Потом он с большой болью писал о недоразумении, а может быть, и чьей-то злой воле, из-за которой они получили тот страшный ответ из Боржома, о чем я рассказал раньше. «Как мог у вас кто-то понять, что это означало, что вы не нужны театру, — совершенно неясно! И мы предполагаем, что было от кого-то из Москвы какое-то, может быть даже провокационного характера, письмецо. К тому же и в вашей среде слишком боялись возвращения».

Потом Владимир Иванович писал о том, какие пьесы можно было бы возобновить с возвращением группы: «Горе от ума», Пушкинский спектакль, «Пазухина», «Лапы», «Врата», «Карамазовых», «Гамлета» и ряд других.
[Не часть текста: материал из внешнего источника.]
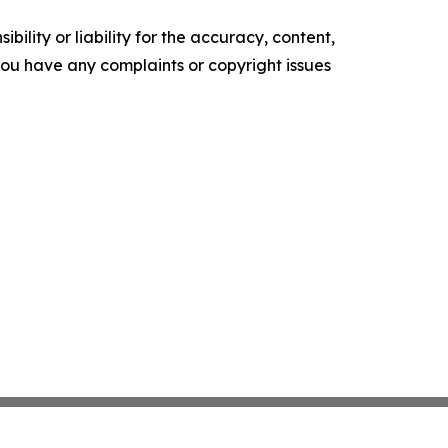
ility or liability for the accuracy, content,
f you have any complaints or copyright issues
О новом репертуаре писал: «… не считаясь с вашим возвращением, решили было ставить „И свет во тьме“». Но сначала загоревшийся Леонидов быстро остыл, и «… постановили ставить… только с Качаловым (и если не с Германовой, то, может быть, с Книппер)». Возобновили было репетиции «Розы и Креста» с Гаэтаном — Ершовым, Бертраном — Знаменским, «но мое хотение было так вяло по понятным причинам, что его не трудно было парализовать».
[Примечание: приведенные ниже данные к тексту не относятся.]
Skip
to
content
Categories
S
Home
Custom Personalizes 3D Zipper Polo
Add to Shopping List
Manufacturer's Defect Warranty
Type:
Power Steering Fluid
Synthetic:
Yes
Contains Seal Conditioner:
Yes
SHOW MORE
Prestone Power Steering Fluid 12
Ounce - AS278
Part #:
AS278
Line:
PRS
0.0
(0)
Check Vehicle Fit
Удивительное это было письмо, столько в нем было и трагической правды и искренности, и в то же время, угадывая страхи вожаков группы, Владимир Иванович хитро (а может быть, и не очень хитро) намекал на то, что всем, мол, будет интересно и почетно. «… Радостнее встречу правление, состоящее из Берсенева, Массалитинова, Бертенсона…». Обещал работу и Л. Д. Леонидову (по предполагаемым заграничным поездкам). Даже Катрусе Краснопольской напоминал о ее интереснейшем выступлении на «понедельниках». Писал, что «в верхах» отношение к МХТ хорошее. Писал о всяких трудностях жизни и кончал письмо, как будто рассердившись на себя за свои хитрости, так: «Ни за что мы не ручаемся, да и не считаем себя обязанными ручаться. Хорошо ли будет, плохо ли, они (т. е. вы) должны делить с нами тяжесть, заботы, страдания, гордость побед… Без вас театр, вероятно, погибнет. С вами он, может быть, вновь засияет. Пусть каждый берет последствия на свою совесть».
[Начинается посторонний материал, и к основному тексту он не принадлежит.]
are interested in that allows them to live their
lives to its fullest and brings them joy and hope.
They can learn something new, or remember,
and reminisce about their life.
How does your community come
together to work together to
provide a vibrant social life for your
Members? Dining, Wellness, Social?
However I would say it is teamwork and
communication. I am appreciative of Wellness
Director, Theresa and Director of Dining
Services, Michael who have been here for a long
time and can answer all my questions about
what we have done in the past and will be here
В конце Владимир Иванович приписал следующие замечательные строки: «Бывает у нас мучительнейшая тоска по внешне благообразной жизни, — все бы бросили, чтобы очутиться в благоустроенных условиях. Бывает трудно поборимая скука, так тускла бывает жизнь. Но бывает такая гордость и такое удовлетворение совести, каких мы прежде не знали. Это когда мы окунаемся в нашу работу, нашу, Художественного театра, когда мы чувствуем, что его искусство не застоялось, не заплесневело, что, наоборот, с него счищается всякая дрянь. И — вот, подите же — жизнь не улучшается, скорее наоборот, а такое настроение все чаще и шире. И оттого, что в театр входит много молодых, и оттого, что что-то разрядилось в атмосфере, исчезла какая-то мещанская театральная критика, испарилось что-то вздорное, засорявшее художественную атмосферу, мысль непрерывно толкается туда, где все должно быть просто, серьезно и благородно. Сейчас, когда я пишу эти строки, я мысленно пробегаю по прошедшей зиме, по бывшим занятиям, репетициям, классам, беседам и стараюсь охватить не только свои занятия и те стремления, которые бродили около меня, но и большую, непрерывную работу Константина Сергеевича, и спешу заглянуть мысленно в то, что делали другие — Лужский, Москвин, студии, районная группа, — я вспоминаю, что очень часто нам кажется, что теперь, когда идет такая колоссальная мировая перестройка идейных начал, — то, что мы делаем, это, может быть, для нас самое лучшее. Пока есть на одной чаше весов это удовлетворение духовных потребностей, спокойствие художественной совести и сознание исполняемого долга, — другая чаша, сколько ни кладется на нее забот, досад, недостатков, — не перевешивает. Никогда еще за все эти десятилетия жизнь не ставила такой резкой, такой видимой грани между стороной духовной, идейной и материальной. Грань жестокая, дающая себя чувствовать на каждом шагу, непрерывно в течение дня, оттого так мучительны эти вскидывания души то в самое дорогое и радостное, то в самое досадное, ничтожное и раздражающее и озлобляющее.